On average, global stock markets return 1.5x – 2x your money every 10 years.
What about investing in Guyana? If you invested in DDL 10 years ago, you would have earned 12x your money, the highest return in the last 10 year stretch. Just $83,000 would have made you 1 million.

If you held Banks DIH shares instead, you’d have nearly 10x your initial investment. If you had $100,000 you’d now have 1 million. Demerara Bank would have given you 8x for a close 3rd while Republic Bank would have given 5x – not too shabby.
Since the discovery of oil, many have believed that Guyana is poised for a meteoric rise due to the influx of investments that are expected.
Before you begin investing however, there are a few key rules you should follow to ensure you are not putting your financial life in jeopardy.
Why Should you Invest?
If you need more convincing before investing, I will be writing another article soon explaining the power of compound interest and how it can potentially make more money for you than you could ever dream of earning in your entire life. I’ll leave a link to it here once it’s completed so stay tuned.
Albert Einstein is reputed to have said, “Compound interest is the eighth wonder of the world. He who understands it, earns it; he who doesn’t, pays it.”
A quick example:
If you earn a salary of $200,000 GYD per month for the rest of your life starting from 20 years old and retire at 65, you’d have earned $108,000,000 GYD in your life (ignoring taxes and deductions). Sounds amazing! After taxes, this would be around $85,320,000 GYD in your lifetime. Still not bad.
However, if you took just 10% of your salary ($20,000 GYD) every month and put it into a compounding asset that yields 10% annually (an average yield for stock markets), at 65 years of age you’d have an additional $180,309,048 GYD – earning more than you, while you had to do absolutely nothing. That is the power of compounding.
But that’s not all – guess what? Guyana’s stock market has been growing faster than the average market bringing our yearly average returns to more like 20% since its inception in 2003. At this rate, you’d have an astounding $4,776,470,862.
Can’t read that number? That’s 4 billion, 776 million Guyanese dollars! All from a simple contribution of $20,000 GYD per month. So you just went from making a just above average 85 million in your lifetime, to almost 5 billion – making you 56 times wealthier than you would have been by simply working normally. That means that you’d have to work for 2,520 YEARS to make that same amount of money yourself!
Disclaimer: Investing has risks – you are not guaranteed to make money; you might even lose money. Past returns do not guarantee future returns. I am not a financial advisor, this is merely for educational and entertainment purposes. The opinions expressed in this article are my own and should not be taken as facts. Do your own due diligence and never blindly listen to a random guy on the internet. Hi, I’m Timothy – by the way. For full transparency, I own shares in quite a few of the companies in Guyana.
Additional Side Note: Do not expect Guyana’s market to continue to grow at this rate. It may increase or decrease in the future.

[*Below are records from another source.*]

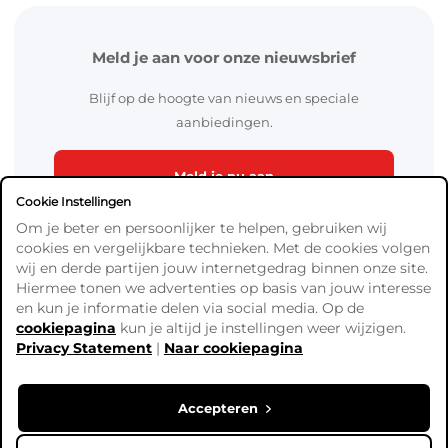
Meld je aan voor onze nieuwsbrief
Blijf op de hoogte van nieuws en speciale
aanbiedingen.
Meld je nu aan
Cookie Instellingen
Om je beter en persoonlijker te helpen, gebruiken wij
cookies en vergelijkbare technieken. Met de cookies volgen
wij en derde partijen jouw internetgedrag binnen onze site.
Hiermee tonen we advertenties op basis van jouw interesse
en kun je informatie delen via social media. Op de
cookiepagina
kun je altijd je instellingen weer wijzigen.
Algemene Voorwaarden
Privacy Statement
|
Naar cookiepagina
Verzend- en betaalinformatie
Privacy Policy
Cookies
Accepteren
Copyright © Ready4Bingo. Alle prijzen zijn exclusief BTW,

Is investing just for the rich and educated people? Absolutely not! Using the assumptions above, $10,000 per month can leave you with 2.3 billion in 45 years. $5,000 per month can give you up to 1 billion for your retirement – and to pass on to future generations.
Ensure you have an emergency fund
Before you do any sort of investing, always make sure you have a backup of “hard cash” to fall back on, in case things go sideways. What happens if you lose your job, lose a limb or get sick? Emergency funds make sure we always have some money to keep us going in case of things not going well.
Try to save up 3-6 months of your current living expenses in cash and never touch it unless absolutely necessary.
Pro Tip: Keep this money in a high-interest bank account so it doesn’t just sit there collecting dust. In Guyana, some bank-like institutions like Hand in Hand Trust and the New Building Society offer between 2-3% interest per year.
Find out about how to craft an emergency fund in this article.
Pay off high interest debt
You never want to invest if you have high interest debt that can be paid off. Why? Paying off debt results in a guaranteed return. A loan of 7% on $100,000 is $7,000 yearly (assuming the balance remains the same). If you pay off that debt, you are guaranteeing a gain of $7,000 for yourself. Unlike this, there are no guarantees in the stock market.
If you have loans with interest rates above 6%, pay them off as soon as possible – especially credit card debt or payday loans.
Lower your Expectations
Seems weird that I’d tell you to lower your expectations just after I told you that you can earn an additional 5 billion dollars in your lifetime. I probably raised your expectations, if anything. However, that 5 billion dollars came after 45 years of you working and contributing $20,000 per month. Did it come after 1 year of being invested? NO. 45 years! If you remove just the last 5 years, bringing your time to 40 years, it drops to 1.9 billion. So in the last 5 years, you would have earned 3.1 billion whereas the 40 years prior total to 1.9 billion. If you take off 10 years instead, it drops to 770 million. This is why you need to start investing as soon as possible. 10 years can cause you to lose out on over 4 billion dollars.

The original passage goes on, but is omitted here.